The leader of the Czech extreme-right organization the National Alliance Vladimir Skoupy currently in custody on charges of propagating fascism has declared himself a political prisoner, in statements read out by members of the group over the weekend. The police arrested Skoupy one week ago for wearing a shirt at a demonstration in mid-February which was fashioned after the uniform of certain Nazi SS units. The National Alliance leader also faces earlier charges of publicly denying the Holocaust. Members of the National Alliance told the CTK News Agency that the Interior Ministry´s attempts to ban the group are futile and that they plan to register a new political party in the coming days.

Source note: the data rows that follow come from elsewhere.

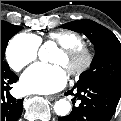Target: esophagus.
I'll return each instance as SVG.
<instances>
[{
    "label": "esophagus",
    "mask_w": 121,
    "mask_h": 121,
    "mask_svg": "<svg viewBox=\"0 0 121 121\" xmlns=\"http://www.w3.org/2000/svg\"><path fill=\"white\" fill-rule=\"evenodd\" d=\"M59 98V95H49V96H46V99L49 100V101H53V100H56Z\"/></svg>",
    "instance_id": "obj_1"
}]
</instances>
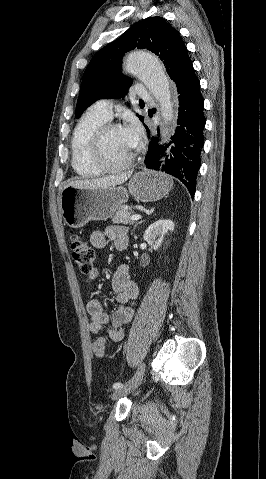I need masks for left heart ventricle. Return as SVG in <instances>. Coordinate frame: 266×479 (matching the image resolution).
Instances as JSON below:
<instances>
[{"mask_svg": "<svg viewBox=\"0 0 266 479\" xmlns=\"http://www.w3.org/2000/svg\"><path fill=\"white\" fill-rule=\"evenodd\" d=\"M133 153V148L123 129L110 131L103 142V154L111 164L125 162Z\"/></svg>", "mask_w": 266, "mask_h": 479, "instance_id": "b2bd125f", "label": "left heart ventricle"}]
</instances>
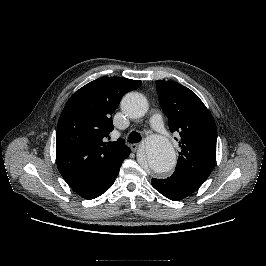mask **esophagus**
Returning <instances> with one entry per match:
<instances>
[{
	"mask_svg": "<svg viewBox=\"0 0 266 266\" xmlns=\"http://www.w3.org/2000/svg\"><path fill=\"white\" fill-rule=\"evenodd\" d=\"M139 146H140L139 143H133V144L130 145V148H131V150L133 152H135L138 149Z\"/></svg>",
	"mask_w": 266,
	"mask_h": 266,
	"instance_id": "obj_1",
	"label": "esophagus"
}]
</instances>
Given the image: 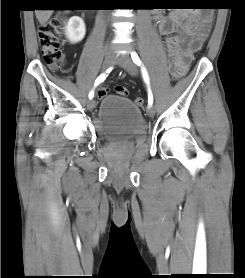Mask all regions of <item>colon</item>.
I'll use <instances>...</instances> for the list:
<instances>
[{"label": "colon", "instance_id": "5ec220e1", "mask_svg": "<svg viewBox=\"0 0 245 278\" xmlns=\"http://www.w3.org/2000/svg\"><path fill=\"white\" fill-rule=\"evenodd\" d=\"M195 7L200 8L206 12L211 10V8H214L210 3V0H202V2L195 5ZM205 19L206 23L203 25V28L208 30V17ZM62 26V18L60 16H55L48 23L40 27L38 32V39L43 61L53 70H58L64 61V55L61 51V42L59 38V31ZM170 73L173 78H179L181 76V72L175 66H171ZM115 91L119 96L123 97L128 94V90L125 87H116ZM107 93V89H101L99 91V95H105ZM134 102L138 107H141L144 104V99L143 97L138 96L135 98Z\"/></svg>", "mask_w": 245, "mask_h": 278}]
</instances>
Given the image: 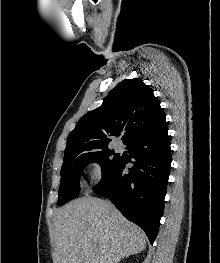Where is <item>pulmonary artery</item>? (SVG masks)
Masks as SVG:
<instances>
[{
	"label": "pulmonary artery",
	"instance_id": "e3ab8cb5",
	"mask_svg": "<svg viewBox=\"0 0 220 263\" xmlns=\"http://www.w3.org/2000/svg\"><path fill=\"white\" fill-rule=\"evenodd\" d=\"M122 149H123V147H122V145L120 143L116 145V150L117 151L120 152V151H122Z\"/></svg>",
	"mask_w": 220,
	"mask_h": 263
}]
</instances>
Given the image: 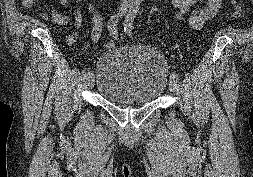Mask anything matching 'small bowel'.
I'll use <instances>...</instances> for the list:
<instances>
[{"label": "small bowel", "instance_id": "small-bowel-1", "mask_svg": "<svg viewBox=\"0 0 253 177\" xmlns=\"http://www.w3.org/2000/svg\"><path fill=\"white\" fill-rule=\"evenodd\" d=\"M37 0H21L22 5L26 9L33 7ZM64 8H69V0H58ZM170 3L177 8L175 18L177 21L188 17V24L191 29L199 30L203 24L212 19L222 7V0H207L203 7H197L200 0H169ZM88 10L93 15L92 39L97 41L102 31V17L97 11V6L94 3L87 5ZM43 19H51L57 25H68L73 23L75 32L68 36V41H74L79 34L82 26V15L75 9L71 14H62L56 7H52L48 12L41 13Z\"/></svg>", "mask_w": 253, "mask_h": 177}]
</instances>
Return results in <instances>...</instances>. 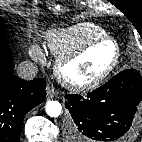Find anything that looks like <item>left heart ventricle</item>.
<instances>
[{"mask_svg":"<svg viewBox=\"0 0 142 142\" xmlns=\"http://www.w3.org/2000/svg\"><path fill=\"white\" fill-rule=\"evenodd\" d=\"M112 57L113 47L109 43H104L70 65L68 73L77 80H89L105 69Z\"/></svg>","mask_w":142,"mask_h":142,"instance_id":"b2bd125f","label":"left heart ventricle"}]
</instances>
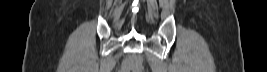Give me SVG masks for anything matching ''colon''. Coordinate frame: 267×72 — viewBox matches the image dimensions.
Segmentation results:
<instances>
[{
  "label": "colon",
  "instance_id": "obj_1",
  "mask_svg": "<svg viewBox=\"0 0 267 72\" xmlns=\"http://www.w3.org/2000/svg\"><path fill=\"white\" fill-rule=\"evenodd\" d=\"M120 72H136L137 67L134 65V63L126 62L124 66L122 67Z\"/></svg>",
  "mask_w": 267,
  "mask_h": 72
}]
</instances>
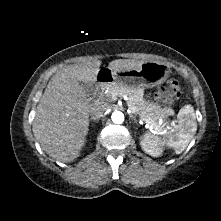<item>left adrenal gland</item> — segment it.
Wrapping results in <instances>:
<instances>
[{
	"label": "left adrenal gland",
	"instance_id": "a2214340",
	"mask_svg": "<svg viewBox=\"0 0 221 221\" xmlns=\"http://www.w3.org/2000/svg\"><path fill=\"white\" fill-rule=\"evenodd\" d=\"M129 117H130L132 120H134L135 123H137V119H136L135 116H133L132 114H130Z\"/></svg>",
	"mask_w": 221,
	"mask_h": 221
}]
</instances>
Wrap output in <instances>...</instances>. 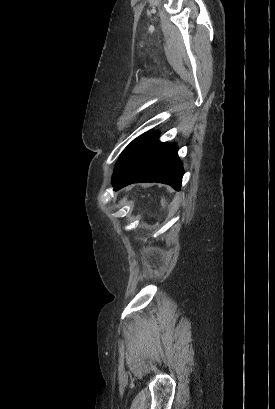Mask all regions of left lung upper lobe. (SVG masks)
Wrapping results in <instances>:
<instances>
[{"label": "left lung upper lobe", "mask_w": 275, "mask_h": 409, "mask_svg": "<svg viewBox=\"0 0 275 409\" xmlns=\"http://www.w3.org/2000/svg\"><path fill=\"white\" fill-rule=\"evenodd\" d=\"M143 135L137 137L136 139H134L122 152V154L120 155L114 173H113V182L114 180L119 176V174L122 172L125 162L127 160V157L129 155L130 150L132 149V147L135 145V143L142 137Z\"/></svg>", "instance_id": "5c2ea615"}]
</instances>
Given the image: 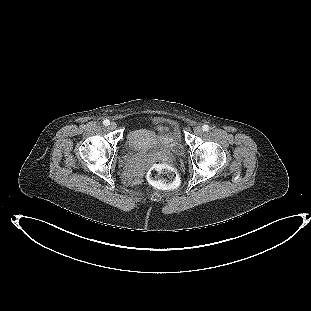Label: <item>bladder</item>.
<instances>
[{
  "label": "bladder",
  "mask_w": 311,
  "mask_h": 311,
  "mask_svg": "<svg viewBox=\"0 0 311 311\" xmlns=\"http://www.w3.org/2000/svg\"><path fill=\"white\" fill-rule=\"evenodd\" d=\"M152 127L158 130V137L150 129L136 128L130 130L124 140V148L129 153L146 150L167 149L176 155H182L184 145L179 127L165 117H154Z\"/></svg>",
  "instance_id": "1"
}]
</instances>
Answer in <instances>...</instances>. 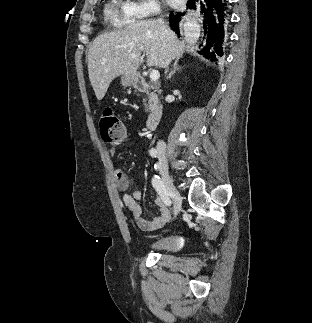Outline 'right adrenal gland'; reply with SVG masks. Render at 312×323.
Instances as JSON below:
<instances>
[{"label": "right adrenal gland", "instance_id": "2a0ac1e0", "mask_svg": "<svg viewBox=\"0 0 312 323\" xmlns=\"http://www.w3.org/2000/svg\"><path fill=\"white\" fill-rule=\"evenodd\" d=\"M179 60H180V58H177V60H175L173 70H172V72H170V74H168L167 80H170V78H172V76H174L176 70H179V68H180V66H178Z\"/></svg>", "mask_w": 312, "mask_h": 323}]
</instances>
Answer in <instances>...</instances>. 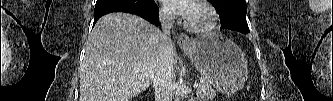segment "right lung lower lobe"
Listing matches in <instances>:
<instances>
[{
    "label": "right lung lower lobe",
    "mask_w": 333,
    "mask_h": 101,
    "mask_svg": "<svg viewBox=\"0 0 333 101\" xmlns=\"http://www.w3.org/2000/svg\"><path fill=\"white\" fill-rule=\"evenodd\" d=\"M158 11L154 0H97L93 25L100 17L112 12L132 13L151 23H157L159 21Z\"/></svg>",
    "instance_id": "1"
}]
</instances>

Sasa Gedeon´s film ´The Return of the idiot´´ was awarded the Czech Lion for the best film of 1999 at a gala award ceremony on Saturday night in Prague. This comedy inspired by Dostoevsky´s novel received a total of five awards. The film has also met with international acclaim, earning Sasa Gedeon a nomination for best screenwriter at the 1999 European Film Awards.
A three-day seminar on Holocaust Education was held over the weekend in the Czech town of Terezin, the site of a former Nazi concentration camp. This seminar, part of an international taskforce on Holocaust Education, was the first in a series of thirteen organized by the educational department of the Terezin site and funded by the Czech Ministry of Education and the Open Society Fund. Some 500 Czech teachers are expected to participate in the seminars this year, which include lectures on Judaism, the history of the Jewish community in the Czech lands and the Holocaust itself.
The weather tonight should be clear and fairly mild, with temperatures slightly above zero degrees centigrade. The weather on Tuesday should bring cloudy to overcast skies, with light scattered showers in places. Temperatures during the day should range from seven to eleven degrees centigrade.
I'm Nick Carey, and that's the end of the news.